Kalakalmıştım. Konuştukça mesele anlaşıldı. Meğer bizim Mevlüt hakikaten cibiliyetsizmiş. Onca ihtarımıza rağmen daha karar kesinleşmeden gayrimenkul üzerindeki tüm limonu bu mafyatörlere satmış. Hem de yarı fiyatına!

+ Bakın beyefendi, benim yanımda müvekkilim hakkında ileri geri konuşmayın. Kusura bakmayın, çocuk biraz cahil. Paraya da sıkışmış, bir hata yapmış. Ama ben onu defalarca kez “taşınmazın aynından kaynaklı davalarda karar kesinleşmeden tasarruf yapamazsın” diye uyardım, emin olun.
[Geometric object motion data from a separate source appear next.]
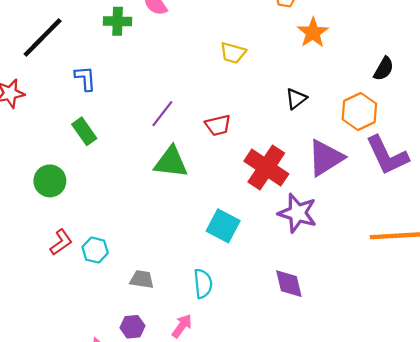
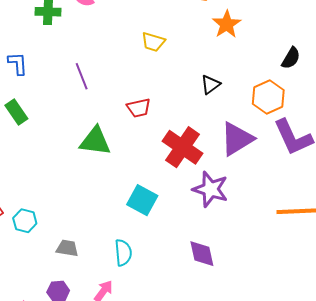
purple line: (162, 114) -> (82, 76), moved, turned -60

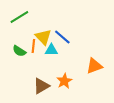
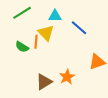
blue line: (62, 37) -> (79, 28), moved
cyan triangle: (51, 50) -> (55, 16), moved

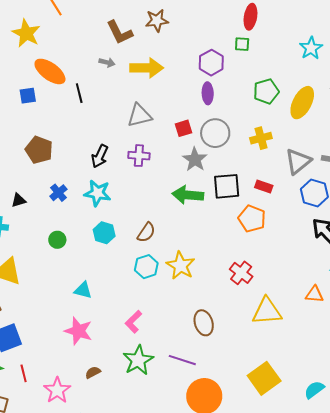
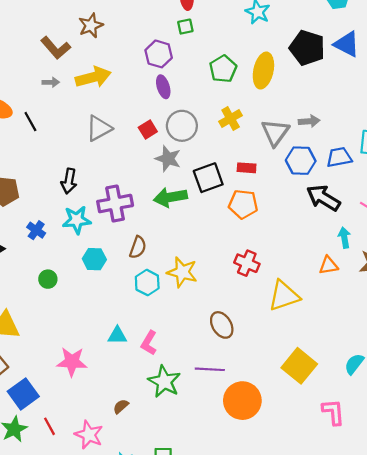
purple cross: (139, 156) -> (115, 204), moved, size x1.5
cyan triangle: (83, 290) -> (117, 335), moved
pink star: (78, 331) -> (72, 362), moved

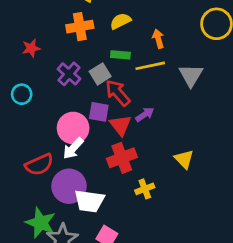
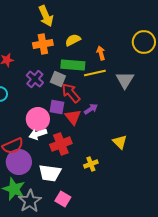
green rectangle: (120, 55) -> (73, 65), size x1.6
gray square: (100, 74) -> (58, 79), turned -35
white arrow: (73, 148) -> (38, 134), turned 30
red cross: (122, 158) -> (61, 144), moved
purple circle: (69, 186) -> (19, 162), moved

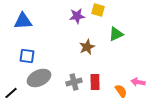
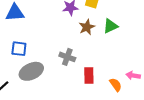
brown star: (87, 47) -> (87, 27), moved
gray cross: (74, 82) -> (67, 57), moved, turned 35

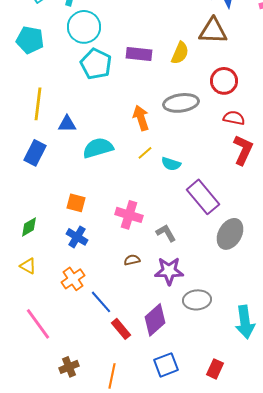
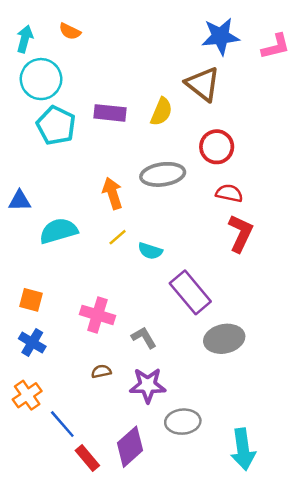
brown triangle: (213, 31) -> (203, 84), turned 36
gray ellipse: (230, 234) -> (224, 339), turned 48

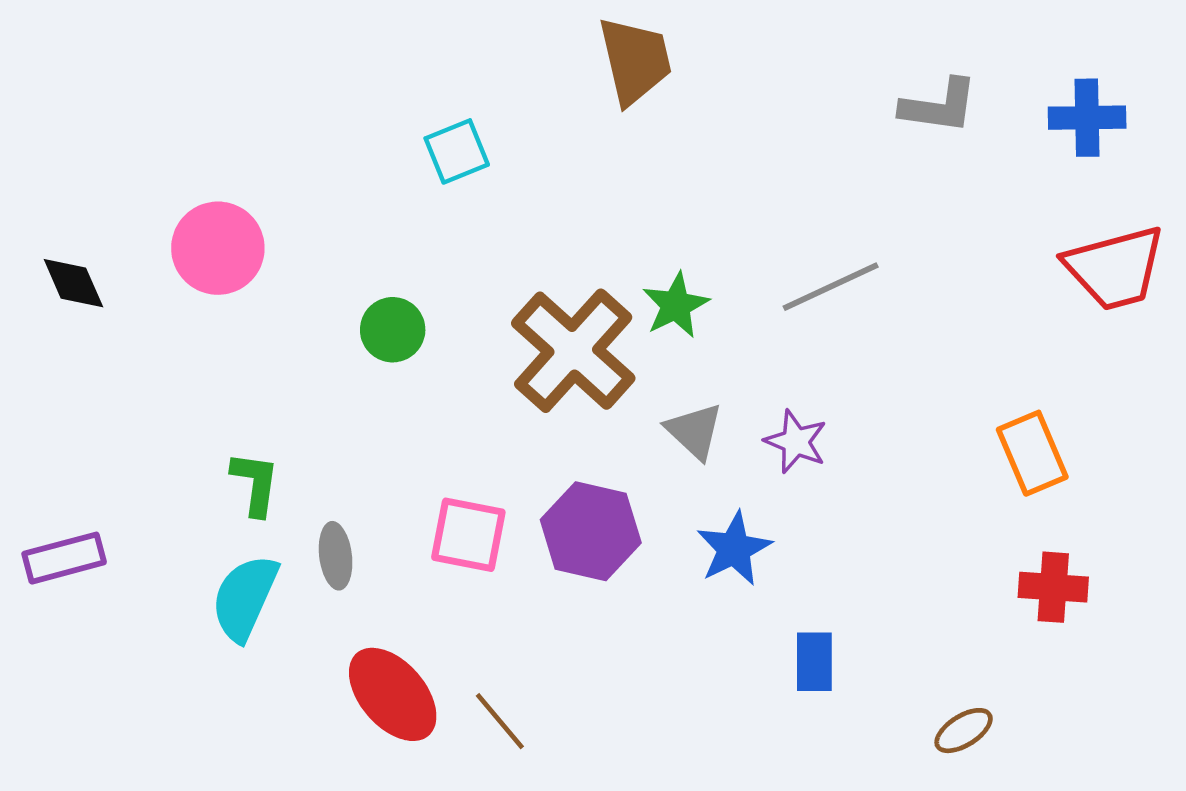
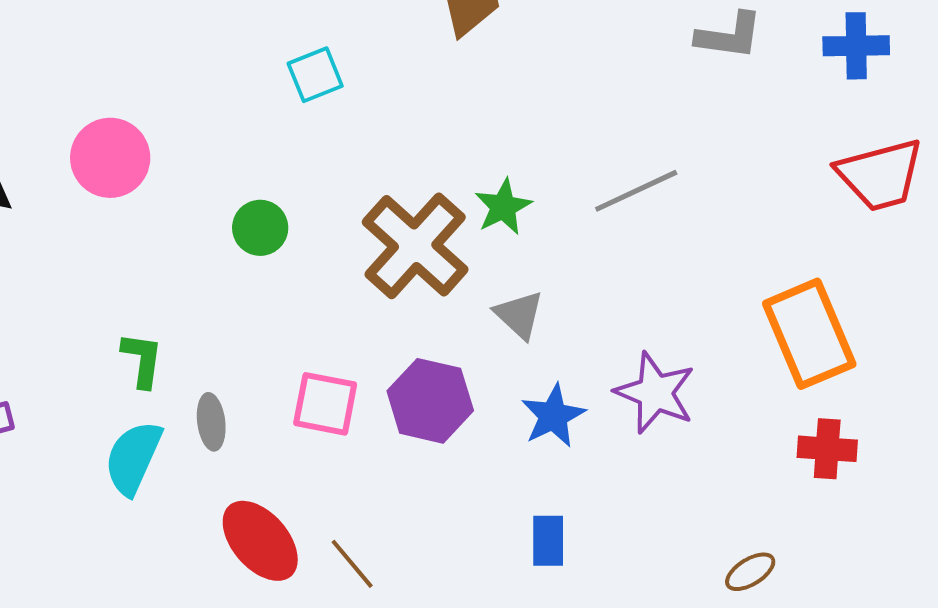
purple star: (796, 442) -> (655, 393), moved, size x1.5
orange rectangle: (1032, 453) -> (809, 334), size x1.5
blue rectangle: (814, 662) -> (548, 541), moved

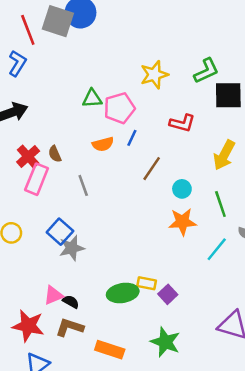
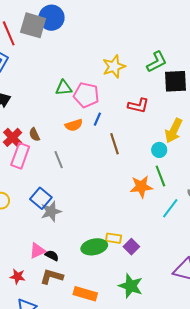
pink pentagon: (119, 108) -> (86, 95), turned 30
brown line: (152, 169) -> (115, 144), turned -50
cyan circle: (182, 189) -> (159, 150), moved
green line: (220, 204) -> (160, 176), moved
red star: (28, 326) -> (17, 277), size x0.6

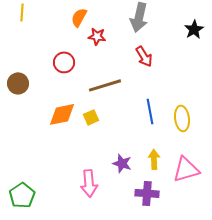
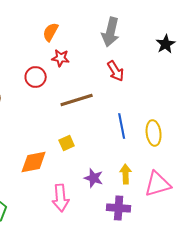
red star: (97, 36) -> (61, 58), moved
orange diamond: (62, 114) -> (34, 162), moved
yellow square: (91, 117) -> (67, 143), moved

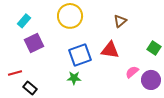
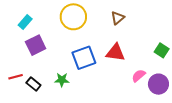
brown triangle: (120, 21) -> (118, 18), moved
green star: (74, 78) -> (62, 80), moved
black rectangle: (30, 88) -> (33, 84), moved

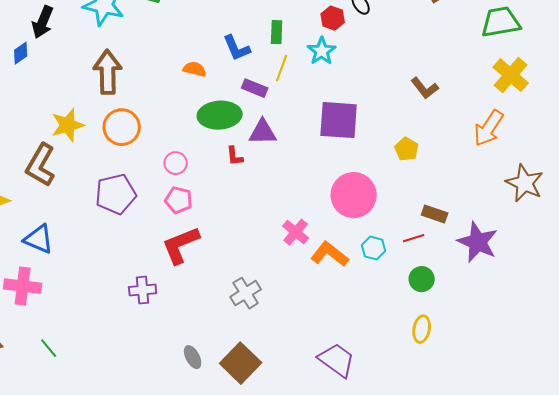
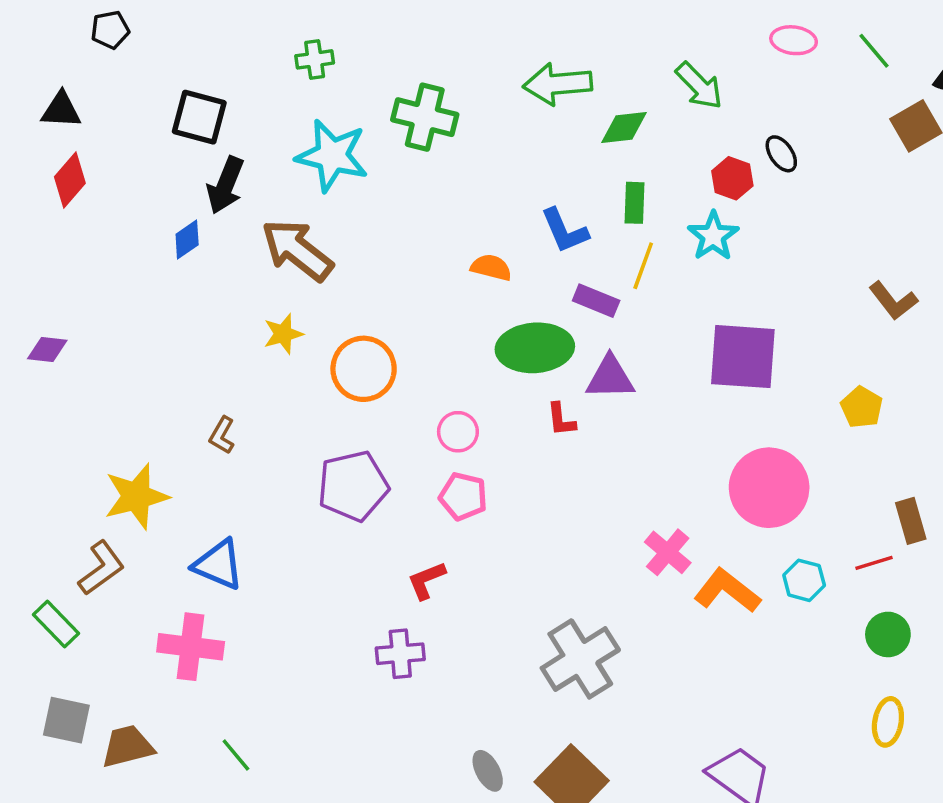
brown arrow: (108, 72) -> (297, 250), moved, turned -51
yellow star: (68, 125) -> (283, 334), moved, size x0.7
brown L-shape: (41, 165) -> (222, 435), size x0.5
brown rectangle: (435, 214) -> (911, 521), turned 55
red L-shape: (181, 245) -> (426, 580), moved, size x0.6
gray cross: (246, 293) -> (580, 659), size x1.4

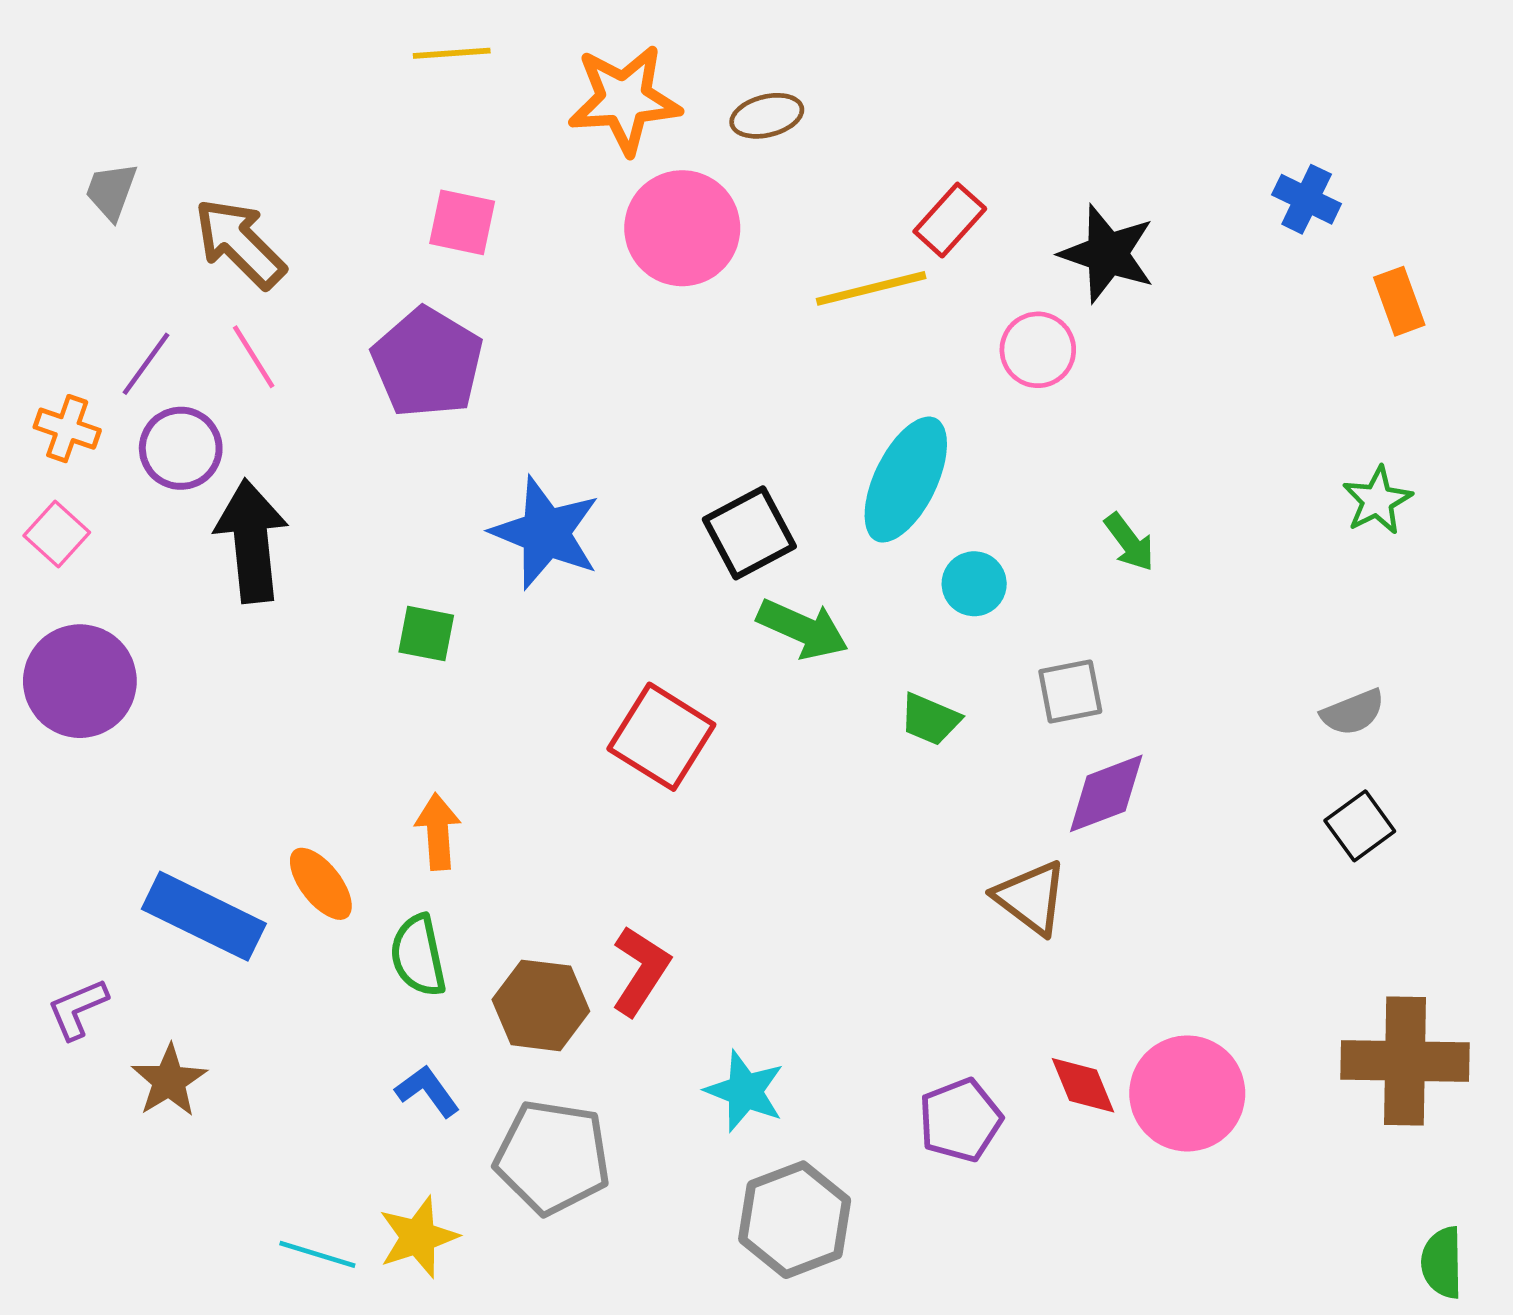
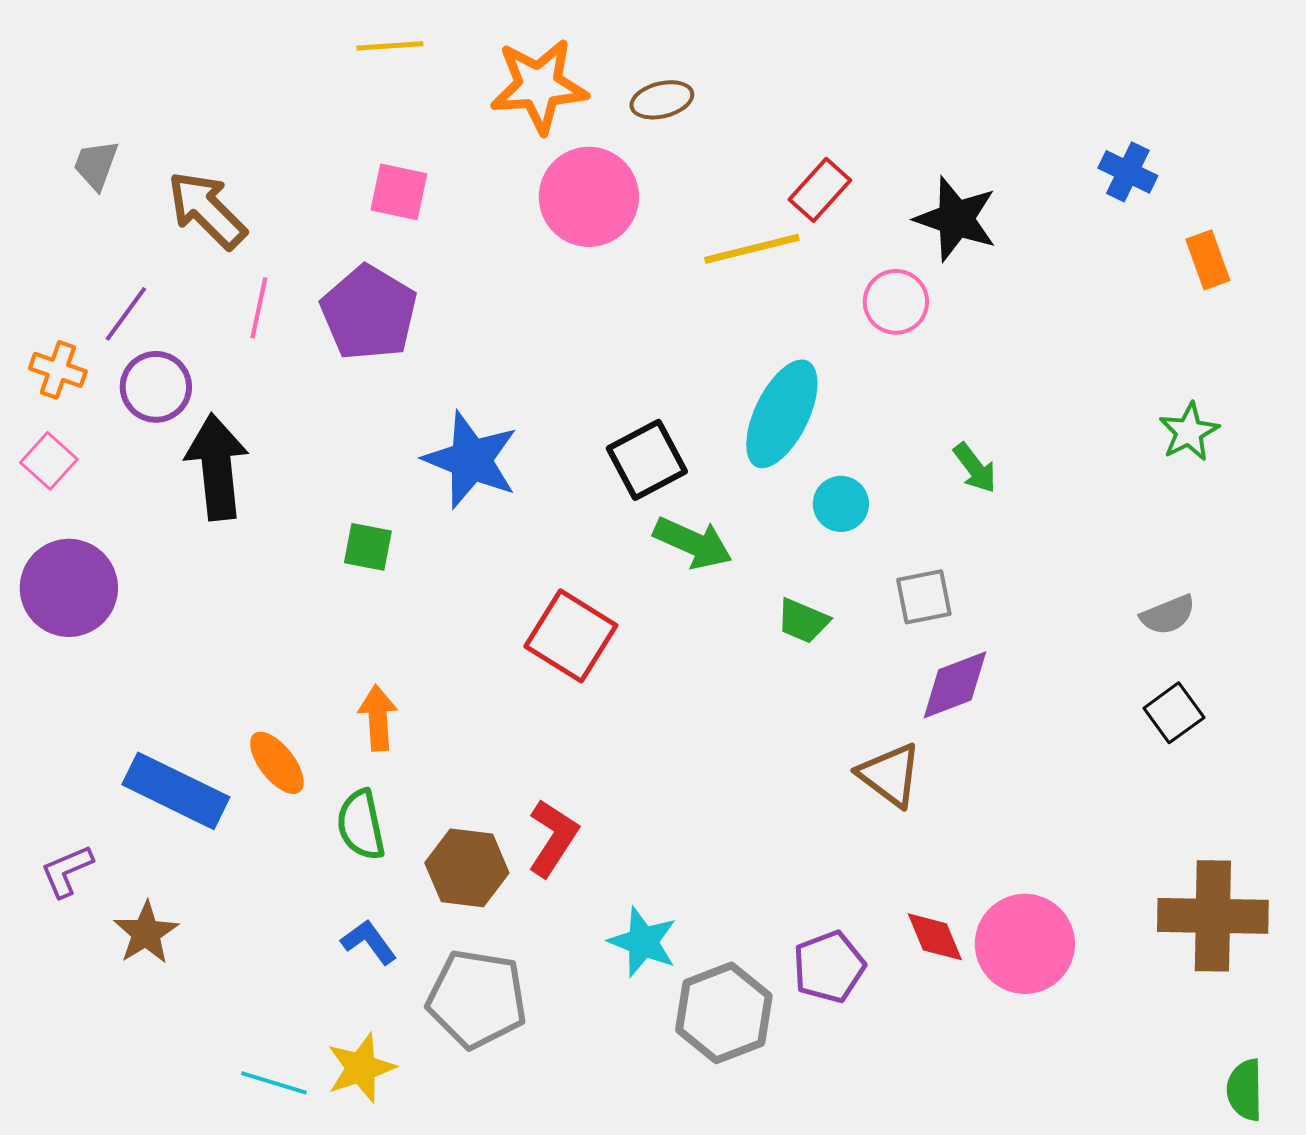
pink line: (254, 357) -> (259, 308), moved, turned 44
gray hexagon: (795, 1220) -> (724, 1013), moved

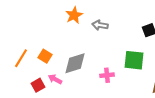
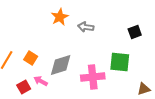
pink cross: (107, 75) -> (93, 77), size x1.6

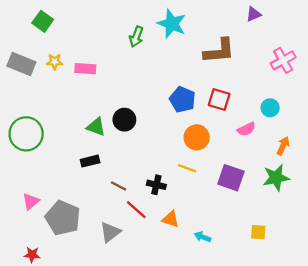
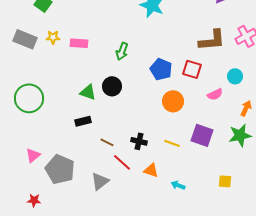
green arrow: (136, 37) -> (122, 51), moved
brown L-shape: (219, 51) -> (212, 40), moved
yellow line: (187, 168) -> (172, 143), moved

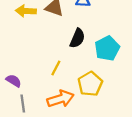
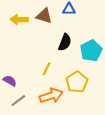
gray line: (23, 104) -> (18, 101), turned 63

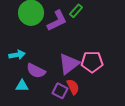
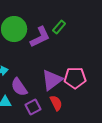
purple semicircle: (36, 71) -> (19, 87), turned 30
purple square: (60, 91) -> (33, 107), moved, turned 35

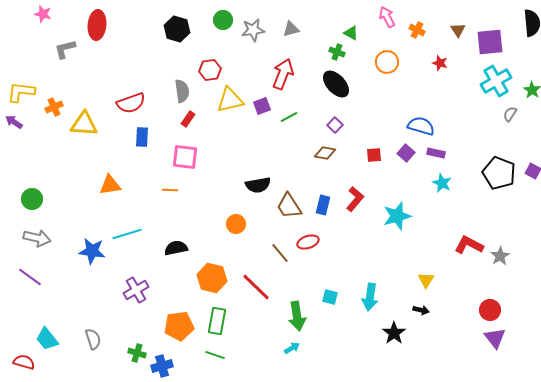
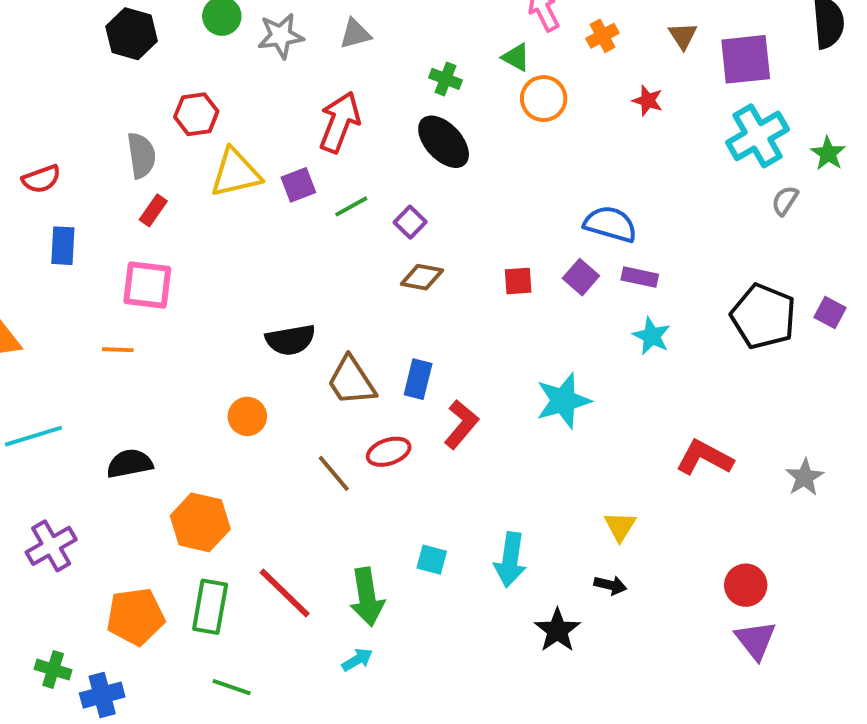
orange cross: (417, 30) -> (602, 36), turned 35
green triangle: (351, 33) -> (516, 57), moved
red semicircle: (131, 103) -> (41, 179), size x0.7
purple square: (335, 125) -> (410, 222), moved
red L-shape: (355, 199) -> (461, 424), moved
gray star: (500, 256) -> (805, 477), moved
red line: (256, 287) -> (285, 593), moved
green line: (215, 355) -> (232, 687), moved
– Aynen, ben de uyardım avukat bey! Ben aynen maynen anlamam dedim. Günü gelince malımı alırım dedim. Tamam dedi, inanmazsan avukata sor dedi, telefonu size verdi. Siz de teyit ettiniz. Yalan mı?

+ Şimdi beyefendi, tamam çocuk cahil ama siz de beni çok yanlış anlamışsınız. Ben size de aynı şeyi söyledim ama...

– Sen cahil kelimesi nereden gelir bilir misin avukat bey?

+ Bilmem.

– Ben de bilmem ama kesin kelimesi ne anlama gelir iyi bilirim. Kesin kelimesi; doğru söylüyorum, yanlışsa beni kesin anlamına gelir. 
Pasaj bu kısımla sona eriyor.